Sunday, January 30, 2022

Only One Semester To Go!

There was a summer residency, my third semester, and a winter residency. Now I have one semester to go and a final residency in June/July when I will graduate! Where did the time go???

Grad school books. I've read about 90% of them. Guest artist works,
faculty works, anthologies, fiction, lyrical nonfiction, poetry, and critical studies.

Residency memories:

Winter 2022 those of us who were in person at the school 
were able to participate in art workshops!
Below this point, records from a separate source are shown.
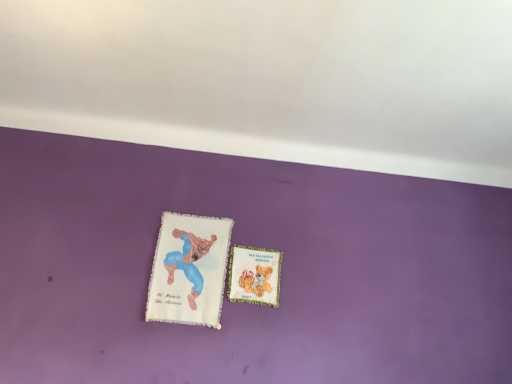 Question: Based on their sizes in the image, would you say white fabric book at center, the second paperback book viewed from the right, is bigger or smaller than pastel green fabric bookmark at center, marked as the 1th paperback book in a right-to-left arrangement?

Choices:
 (A) small
 (B) big

Answer: (B)

Question: Is white fabric book at center, the second paperback book viewed from the right, taller or shorter than pastel green fabric bookmark at center, marked as the 1th paperback book in a right-to-left arrangement?

Choices:
 (A) tall
 (B) short

Answer: (A)

Question: Is white fabric book at center, the 1th paperback book in the left-to-right sequence, spatially inside pastel green fabric bookmark at center, which is counted as the 2th paperback book, starting from the left, or outside of it?

Choices:
 (A) inside
 (B) outside

Answer: (B)

Question: Considering their positions, is pastel green fabric bookmark at center, which is counted as the 2th paperback book, starting from the left, located in front of or behind white fabric book at center, the second paperback book viewed from the right?

Choices:
 (A) behind
 (B) front

Answer: (A)

Question: Is point (246, 294) closer or farther from the camera than point (158, 273)?

Choices:
 (A) farther
 (B) closer

Answer: (A)

Question: Considering the relative positions of pastel green fabric bookmark at center, marked as the 1th paperback book in a right-to-left arrangement, and white fabric book at center, the second paperback book viewed from the right, in the image provided, is pastel green fabric bookmark at center, marked as the 1th paperback book in a right-to-left arrangement, to the left or to the right of white fabric book at center, the second paperback book viewed from the right,?

Choices:
 (A) left
 (B) right

Answer: (B)

Question: From a real-world perspective, is pastel green fabric bookmark at center, which is counted as the 2th paperback book, starting from the left, above or below white fabric book at center, the 1th paperback book in the left-to-right sequence?

Choices:
 (A) above
 (B) below

Answer: (A) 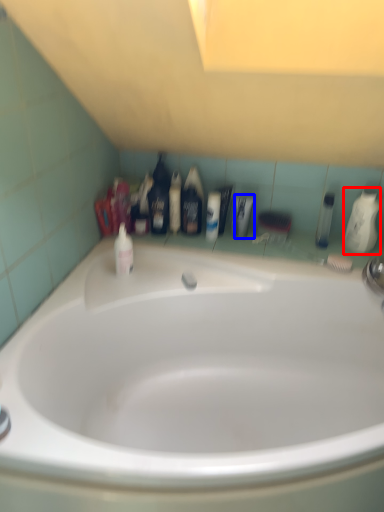 Question: Among these objects, which one is farthest to the camera, mouthwash (highlighted by a red box) or toiletry (highlighted by a blue box)?

Choices:
 (A) mouthwash
 (B) toiletry

Answer: (B) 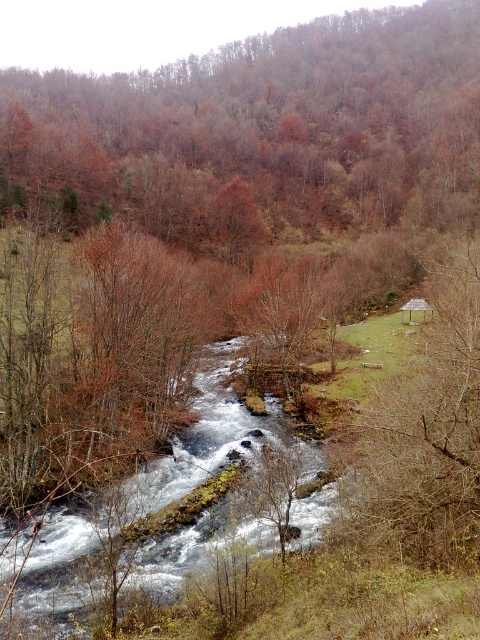 Which of these two, brown matte tree at upper center or brown leafless tree at center-right, stands shorter?

brown leafless tree at center-right is shorter.

Does brown matte tree at upper center appear over brown leafless tree at center-right?

Indeed, brown matte tree at upper center is positioned over brown leafless tree at center-right.

Locate an element on the screen. brown matte tree at upper center is located at coordinates (262, 129). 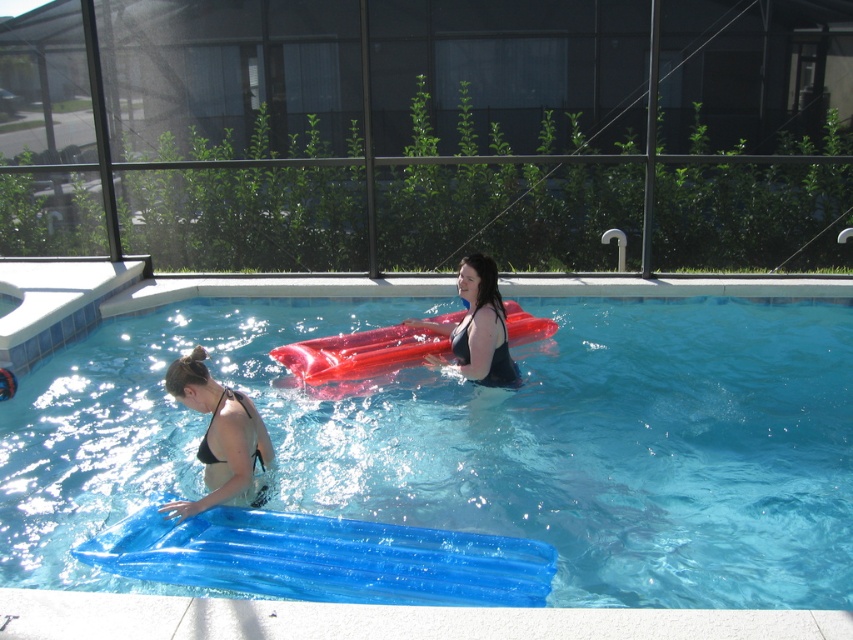 You are standing at the edge of the pool and looking towards the center. There are two points marked in the image, point 1 at coordinates point (715,520) and point 2 at coordinates point (173,368). Which point is closer to you?

Point (173,368) is closer to you because it is nearer to the camera than point (715,520).

You are a lifeguard who needs to determine if the rubberized red raft at center can fit entirely within the space occupied by the matte black swimsuit at center. Based on the scene description, can it?

The rubberized red raft at center is wider than the matte black swimsuit at center, so it cannot fit entirely within the space occupied by the matte black swimsuit at center.

From the picture: You are a lifeguard standing at the pool deck. You need to locate the transparent blue float at center. Where exactly is it positioned in the pool?

The transparent blue float at center is positioned at point 0.694 in the x coordinate and 0.564 in the y coordinate. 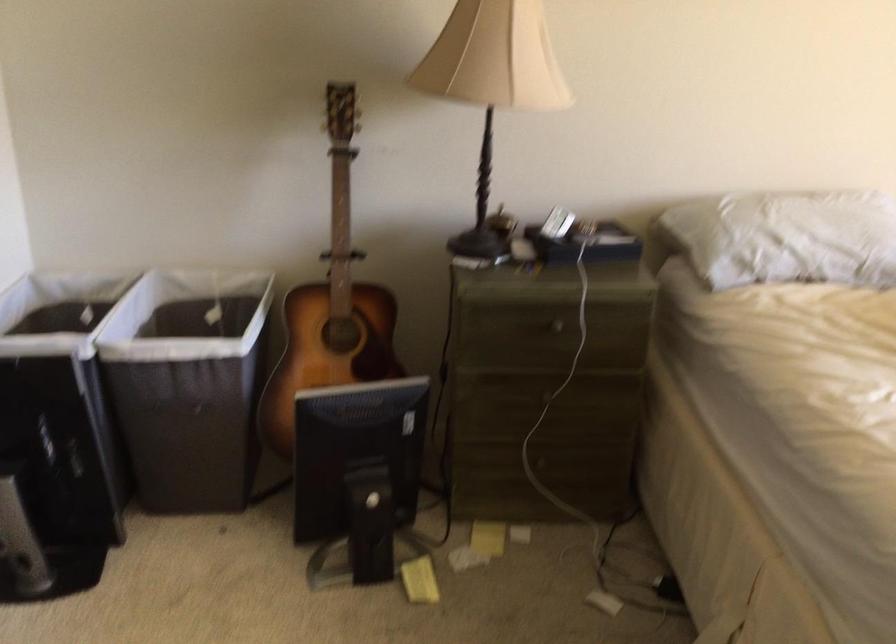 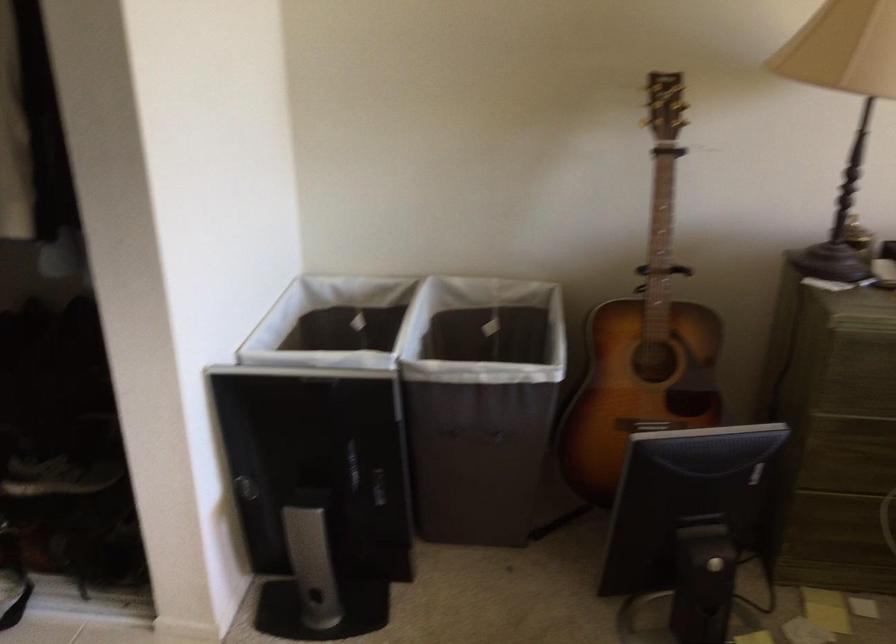 Question: The first image is from the beginning of the video and the second image is from the end. How did the camera likely rotate when shooting the video?

Choices:
 (A) Left
 (B) Right
 (C) Up
 (D) Down

Answer: (A) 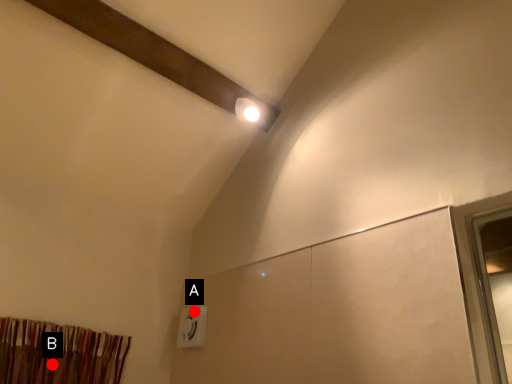 Question: Two points are circled on the image, labeled by A and B beside each circle. Which point is closer to the camera?

Choices:
 (A) A is closer
 (B) B is closer

Answer: (B) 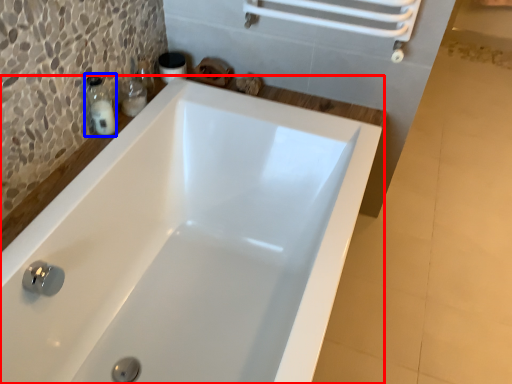 Question: Which object appears closest to the camera in this image, bathtub (highlighted by a red box) or soap dispenser (highlighted by a blue box)?

Choices:
 (A) bathtub
 (B) soap dispenser

Answer: (A) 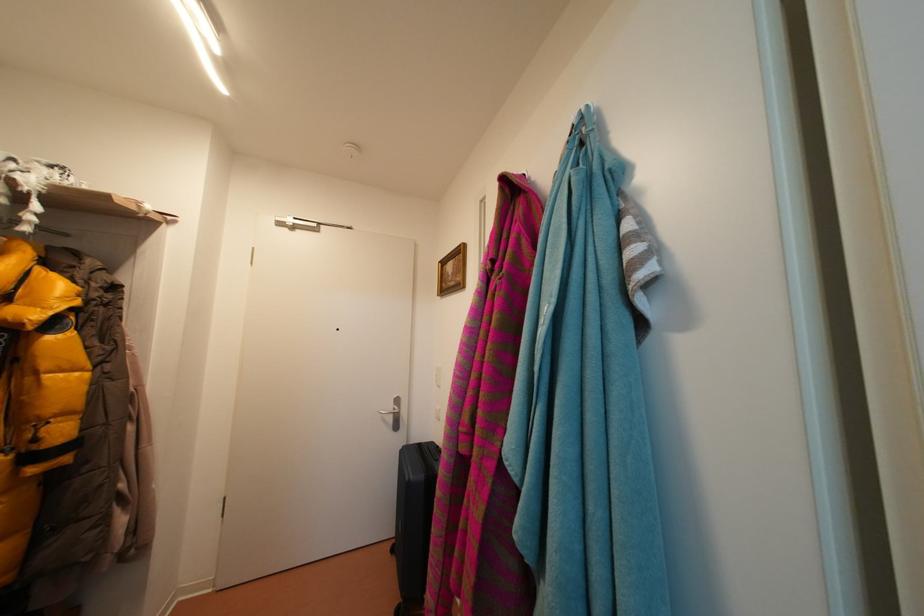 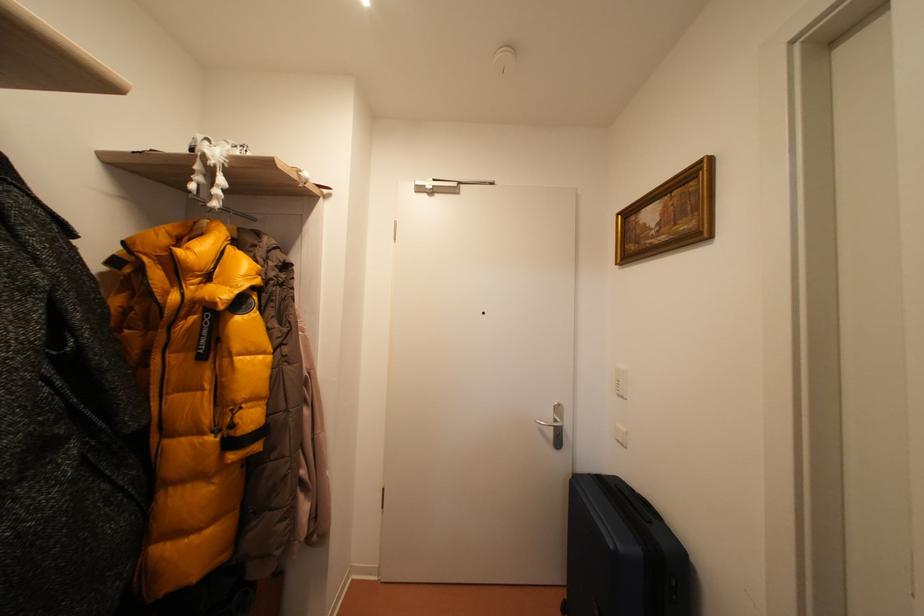 Question: The camera is either moving clockwise (left) or counter-clockwise (right) around the object. The first image is from the beginning of the video and the second image is from the end. Is the camera moving left or right when shooting the video?

Choices:
 (A) Left
 (B) Right

Answer: (B) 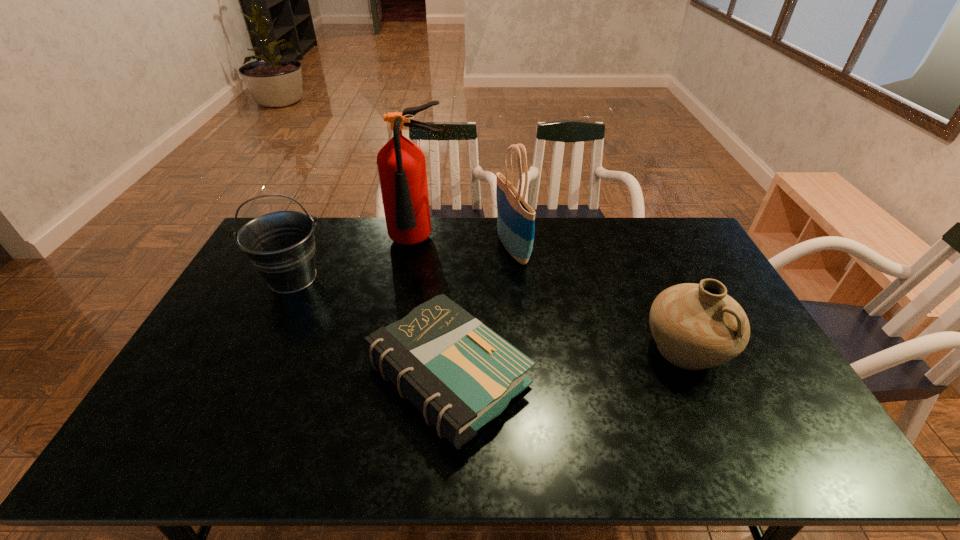 This screenshot has width=960, height=540. I want to click on vacant space that is in between the fourth tallest object and the tote bag, so click(x=599, y=299).

Locate an element on the screen. The height and width of the screenshot is (540, 960). empty space between the third shortest object and the fourth tallest object is located at coordinates 490,314.

Choose which object is the fourth nearest neighbor to the second tallest object. Please provide its 2D coordinates. Your answer should be formatted as a tuple, i.e. [(x, y)], where the tuple contains the x and y coordinates of a point satisfying the conditions above.

[(280, 245)]

The height and width of the screenshot is (540, 960). Identify the location of object that stands as the second closest to the pottery. coord(515,218).

What are the coordinates of `vacant region that satisfies the following two spatial constraints: 1. at the nozzle of the shortest object; 2. on the right side of the fire extinguisher` in the screenshot? It's located at (394, 376).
Where it all happens in Portland - Pacific Northwest College of Art (@ Willamette University)

Winter 2021 on Zoom

2021 Graduate, my friend Janna                                My buddy Russell

2021 Summer post-graduation karaoke


One of many dinners at cool Portland restaurants

Molly, bonafide best roomie ever

My thesis, "Blankets"


B L A N K E T : noun : a large piece of woolen or similar material used as a bed covering or other covering for warmth. Etymology : Middle English (denoting undyed woolen cloth): via Old Northern French from Old French blanc ‘white’, ultimately of Germanic origin. A blanket can be made of woven acrylic, knitted polyester, mink, cotton, fleece, silk, and wool. Synonyms : cloak, cover, cover-up, covering, curtain, hood, mantle, mask, pall, penumbra, robe, shroud, veil, wrap.

White covering 

for warmth.



The earliest memory I have of death isn’t a memory. It’s a fluid thought-image of white walls and curtains, a sterile hospital bed with white blankets, my Grandma Ethel, my mother’s mother, and a specific moment that I was given to say goodbye. Is it real? I’ve shaded it out and erased it so many times. I wish I had a better sense of it because I was almost ten years old. I know for sure that when I saw her body later in a casket, despite her familiar white wig and silky turquoise blouse,  I couldn’t understand why her lips were formed into such a thick, tight pucker. 

I also think I have an older thought of her husband, Homer, lying in a bed of pale, thin white sheets in his home. I felt special because I was tall enough as a toddler to help him move his limbs to keep his muscles from atrophy. Easily the bones moved, the muscles hung heavy.


When I fell in love with my husband, Dan, I visited him in Chicago and stayed at his apartment, in his room with a small window next to the bed where he hung blue Christmas lights and ran a fan. I loved lying in his bed of soft, worn-in blue sheets. Later, I confused my memories and began to believe that my grandfather actually had been cocooned by blue sheets.

In college, I created a sculpture to represent these confused memories; a shelf covered in those blue sheets and white polymer clay bones. The fabric hung from the shelf, even, with some of the bones cradled in the draped folds.


Mary Martha (Hendricks) Hodel || Circa 1965, 1980



As a child in church one evening, the pastor dropped the lights and showed a film on a projector screen. There was a cemetery and a person raised from a grave; shot up quickly to the sky, bound for heaven. It was sending a soul to heaven to await the resurrection. That body speeding, upward hurtling through the air terrified me.



After her death but before the doctor placed a sheet over my mother’s body, I held her hand–the hand I had known all my life; admiring how it felt and how it had held my hand, the nesting and the pressing of the soft pads together. I tried to comfort my mother, kissing her cheek and caressing her forehead. I was 36 and she was 69 but I had become her mother by helping my sister with caregiving. I touched her body, a body no longer having warm blood or breath. Her skin was cold and purple but I kept telling her in my mind that she was beautiful. If I thought/said it to her enough times, didn’t it make me a better daughter than I felt I had been? The truth was her eyes were paused in a yellow pale gloss, her scalp exposed without her wig-only partially covered with feathery patches of short, white hair, and her mouth slacked, revealing an absence of teeth, only gray gums.